== Exercise directions ==
Search the records for the word "this" and copy each line in which it appears.

Recorded data:
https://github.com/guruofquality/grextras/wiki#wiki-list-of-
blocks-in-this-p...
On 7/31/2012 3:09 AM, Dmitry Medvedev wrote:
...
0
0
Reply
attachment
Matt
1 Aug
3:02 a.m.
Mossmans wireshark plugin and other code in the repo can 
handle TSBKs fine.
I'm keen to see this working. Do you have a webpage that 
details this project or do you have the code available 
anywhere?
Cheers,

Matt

* * *

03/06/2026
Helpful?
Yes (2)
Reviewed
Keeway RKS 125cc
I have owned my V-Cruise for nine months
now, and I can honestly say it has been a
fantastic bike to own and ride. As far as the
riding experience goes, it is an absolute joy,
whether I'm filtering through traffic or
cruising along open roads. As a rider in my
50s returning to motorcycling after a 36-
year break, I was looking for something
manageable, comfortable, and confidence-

==

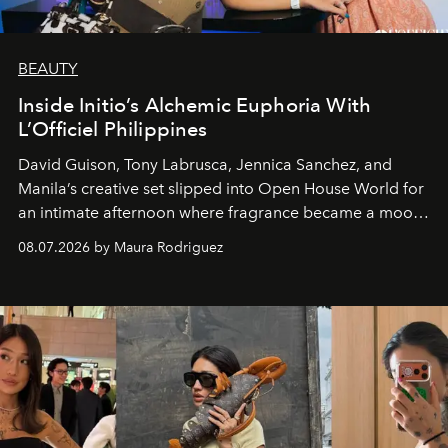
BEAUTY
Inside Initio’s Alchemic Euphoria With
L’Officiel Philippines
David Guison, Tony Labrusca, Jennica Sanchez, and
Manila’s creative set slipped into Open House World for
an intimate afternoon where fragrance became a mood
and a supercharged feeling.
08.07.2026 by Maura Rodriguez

== Response below ==
blocks-in-this-p...
I'm keen to see this working. Do you have a webpage that 
details this project or do you have the code available 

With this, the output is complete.